Вот московский ветер, западный, да еще полуденный, южный — это уж благодать, это уж добро, и рыба берет охотно, и солнышко, даже зимой, пригревает, и народишко, глядишь, откуда-нито занесет, а он, Жора, народ любит, и выходит не столько уж и порыбачить, сколь беседу повести, новости узнать, рыбацкой снастью подразжиться — в Мурыжихе ничего не продают, ни крючков, ни лесок, да и рыбачить некому — все в магазине рыбачат.
В тот же день пришла в Мурыжиху сплавщицкая лавка, установленная на тракторные сани. По озерному краю началось оживление — в лавке было вино под названием «волжское», водка под названием «особая» и «перцовка» — специально для промокших и стынущих людей. Газовики стали сбрасываться по трояку, хотя водка у них в доме и была, но Гриша строг — до окончания рыбалки, до вечера, то есть до ухи, ни граммулечки не выдаст, да и запас, как известно, «штанов не дерет и хлеба не просит».
Положил в трудовую ладонь Кир Кирыча зеленую трешку и я — куда денешься от коллектива, да еще от такого здорового?

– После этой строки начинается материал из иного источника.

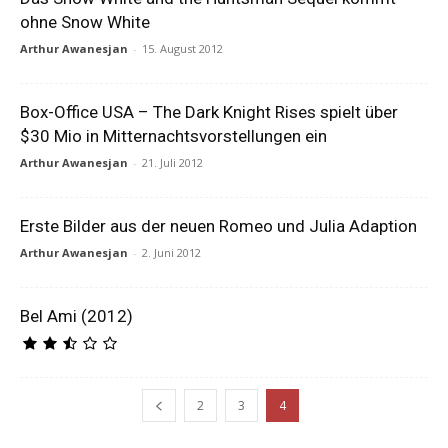
ohne Snow White
Arthur Awanesjan
-
15. August 2012
Box-Office USA – The Dark Knight Rises spielt über
$30 Mio in Mitternachtsvorstellungen ein
Arthur Awanesjan
-
21. Juli 2012
Erste Bilder aus der neuen Romeo und Julia Adaption
Arthur Awanesjan
-
2. Juni 2012
Bel Ami (2012)
2
3
4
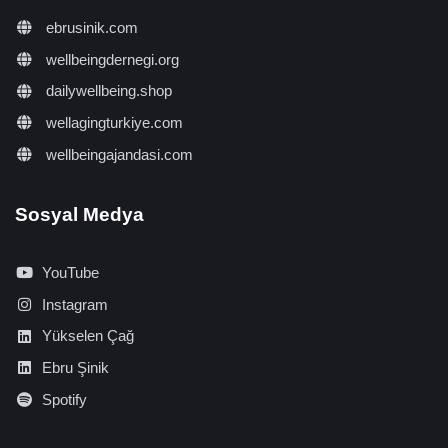
ebrusinik.com
wellbeingdernegi.org
dailywellbeing.shop
wellagingturkiye.com
wellbeingajandasi.com
Sosyal Medya
YouTube
Instagram
Yükselen Çağ
Ebru Şinik
Spotify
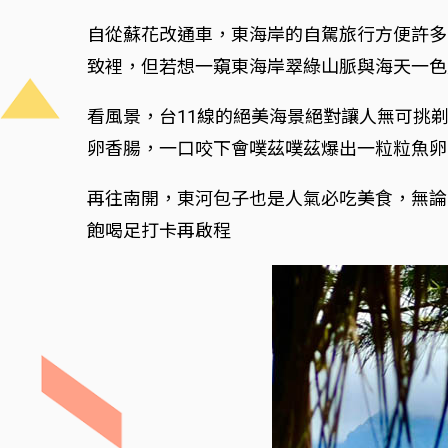
自從蘇花改通車，東海岸的自駕旅行方便許多
致裡，但若想一窺東海岸翠綠山脈與海天一色
看風景，台11線的絕美海景絕對讓人無可挑
卵香腸，一口咬下會噗茲噗茲爆出一粒粒魚卵
再往南開，東河包子也是人氣必吃美食，無論
飽喝足打卡再啟程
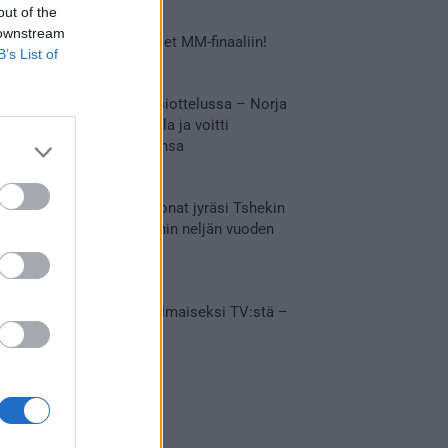
out of the
 downstream
Tässä Leijonien kentälliset MM-finaaliin!
B’s List of
31.05.2026 18:37
Huikeaa draamaa pronssiottelussa – Norja
kaatoi Kanadan jatkoajalla ja voitti
ensimmäisen MM-mitalinsa
31.05.2026 18:25
Vakuuttava esitys – Leijonat jyräsi Tshekin
nurin ja eteni mitalipeleihin neljän vuoden
tauon jälkeen
28.05.2026 19:11
Suomi – Tshekki näkyy ilmaiseksi TV:stä –
näin aukeaa live stream
28.05.2026 15:09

И Жора полез за пазуху, долго там шарил, бормотал: «Да где же он, рваный этот?..» Рыбаки предостерегающе подмигнули мне, готовому уж было покрыть долю инвалида своей трешкой. Наконец-то Жора выудил из-под старого, заштопанного бушлата рубль, мало уже похожий на современную деньгу — так был рублишко тот смят, потаскан, заеложен. «Вот, ребята, и на меня чеплашечку закажите, — протянул он его рыбакам и посоветовал „волжское“ не брать — крепости в нем мало, уж пусть лучше дорого, да мило, купить водки. Проймет! И веселей сердцу. И болести с нее никакой нету».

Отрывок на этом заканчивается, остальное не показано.